しかも、瑠璃さんの性格を知っていれば、尚のこと。......恐らく驚いた後、全力で逃げ出してしまいそうだ。
「あ、あの、ジェリーさん......?」
「わかってるわよ。コレ、貰うわね。歓迎会までに、ぴったりのメニュー考えといてあげるわ!」
「!、ありがとうございます......!楽しみにしてますね」
「もちろんよ!飛びっきりのを作って、彼に振り向いてもらうのよ〜〜!」
再び上機嫌に身体をくねらせながら、キイチゴの袋にちゅ、とキスを落とすと、ジェリーさんは1度奥へと引っ込んで、直ぐに戻ってきた。

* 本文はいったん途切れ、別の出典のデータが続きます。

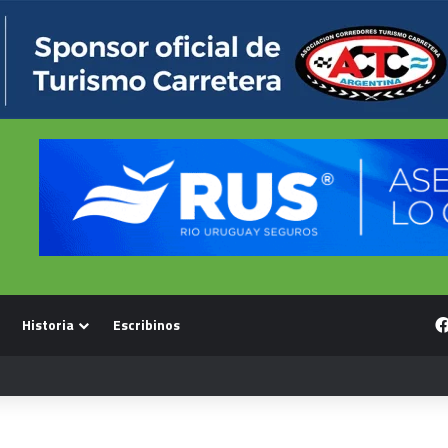
Historia
Escribinos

「それで?ミランダは何食べたい?何でも作ってあげるわよぉ〜」
うふふ、と楽しそうに笑みを浮かべる彼に、私は少しばかり申し訳なく感じる。
お腹は空いているけれど、コムイ室長への届け物を、これ以上後回しにしてしまうのは気が引ける。
(ジェリーさんには申し訳ないけど......)
「すみません。食べたいのは山々なんですが、私、コムイ室長に届け物があって......終わったら、また来ますね」
「あら、そうなの?残念」
「ごめんなさい。あと、その......因みに室長のお部屋がどこにあるか、 ご存知ですか?」
「コムイの部屋なら、アタシより化学班に聞けばいいじゃない。ほら、ちょうどそこのテーブルにリーバー班長がいるし」
ジェリーさんの指差す方へと視線を向ければ、朝からもりもりと食事を摂っているリーバー班長がいた。
薄らと隈が出来ているような気がするが、......気の所為だろうか。
とりあえず、コムイ室長に1番近い人間が見つかって良かった。
「ありがとうございます!行ってきます!」
「はぁい、気をつけてねーん」
綺麗な笑みを浮かべながら、手を振るジェリーさんに、手を振り返して、私はリーバー班長の元へと歩く。
食事中に話し掛けるのは大変申し訳ないが、まあ、仕事なので許して欲しい。